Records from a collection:
# # # # #

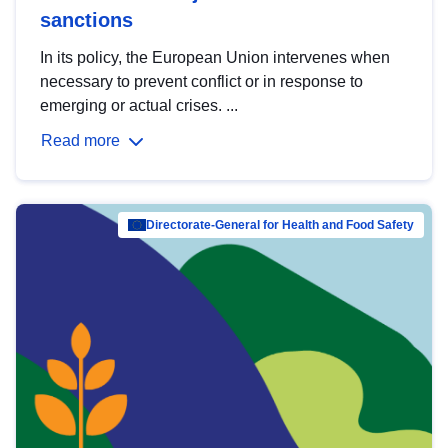
sanctions
In its policy, the European Union intervenes when
necessary to prevent conflict or in response to
emerging or actual crises. ...
Read more
Directorate-General for Health and Food Safety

# # # # #

> [Exercise]: Only exact copies of the lines from the one containing "emerging or actual crises. ..." to the end of the records belong in the answer.

> [Result of the exercise]:
emerging or actual crises. ...
Read more
Directorate-General for Health and Food Safety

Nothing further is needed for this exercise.